(Requirement): Exact copy, pictures excluded: please retype every record below.

(Data supplied):
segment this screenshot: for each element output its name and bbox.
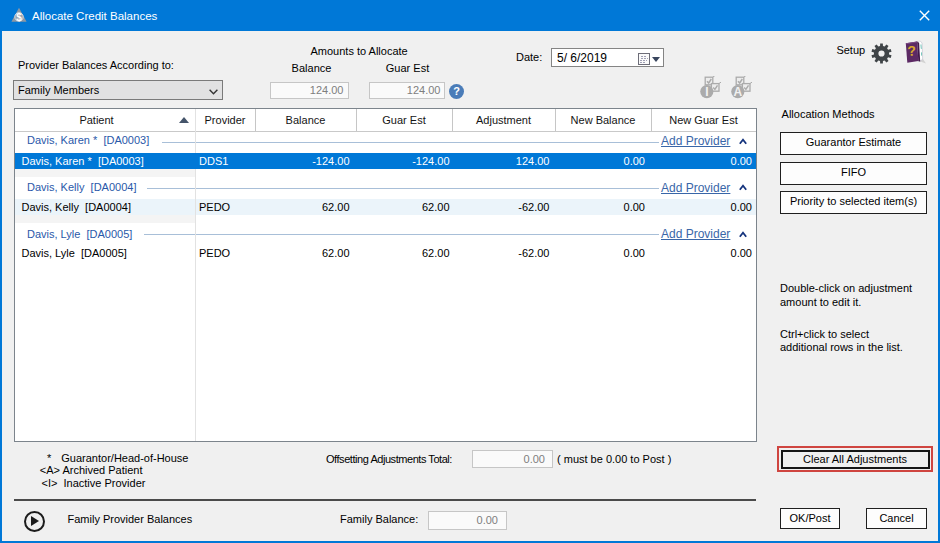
svg-text:$: $ [16, 12, 22, 23]
svg-text:A: A [733, 85, 742, 99]
svg-text:?: ? [907, 43, 917, 60]
svg-text:I: I [705, 85, 708, 99]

(Expected answer):
segment this screenshot: for each element output its name and bbox.
svg-text:$: $ [16, 12, 22, 23]
svg-text:A: A [733, 85, 742, 99]
svg-text:?: ? [907, 43, 917, 60]
svg-text:I: I [705, 85, 708, 99]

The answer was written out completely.